Archive for November, 2007

GCC Plugins

There has been recent discussion on the gcc mailing list about plugins. There was a very interesting paper at the last gcc summit about a plugin architecture, with some interesting examples.

I think plugins would be a useful addition to gcc. I think this mainly because many researchers and grad students want it. After many years, gcc is finally getting some traction in the compiler research community. That can only be a good thing for gcc, as it means that more people will learn gcc internals in school and be able to make useful contributions.

Plugins are also useful for people with special needs, like special gcc warnings or the more general case of static analysis. This is code which may not be appropriate for mainline gcc, but is still useful for a subset of the gcc user population.

The people opposed to plugins argue that it will make it too easy to extend gcc in a proprietary way. I think this is a red herring. It is already easy to extend gcc with proprietary code. Plugins will not make that more legal under the GPL, and they won’t make it significantly easier–the hard part is writing the code, not attaching it to gcc.

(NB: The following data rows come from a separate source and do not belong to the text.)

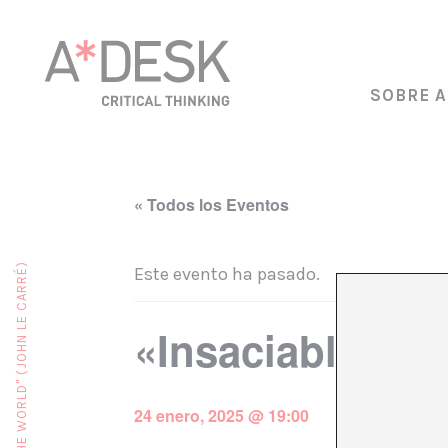
SOBRE A
« Todos los Eventos
Este evento ha pasado.
«Insaciable» M
24 enero, 2025 @ 19:00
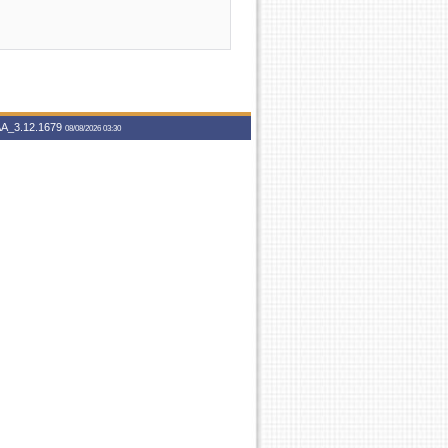
A_3.12.1679
08/08/2026 03:30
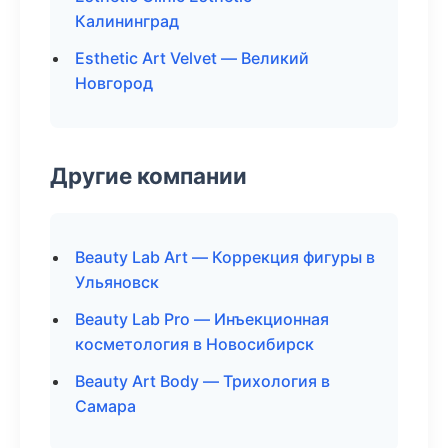
Калининград
Esthetic Art Velvet — Великий
Новгород
Другие компании
Beauty Lab Art — Коррекция фигуры в
Ульяновск
Beauty Lab Pro — Инъекционная
косметология в Новосибирск
Beauty Art Body — Трихология в
Самара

Plugins do make it easier to distribute those proprietary extensions, but I still think it is a red herring. There are no secrets in the compiler field; it’s not as though anybody can claim some sort of special advantage by keeping their plugin proprietary. And there is no money in the compiler field; nobody can become rich by selling their proprietary plugin, even if that were legal.

The decision as to whether to permit plugins is one about costs and benefits. The costs are low. The benefits are unknown but potentially high. To me the decision is a no-brainer. I’ve been surprised by the opposition I’ve seen on the gcc mailing list.

Comments (7)

The GNU Configure and Build System

The GNU Configure and Build System consists of autoconf, automake, and libtool. I wrote an essay about them a long time ago. Slightly more recently I was a co-author of a book about them.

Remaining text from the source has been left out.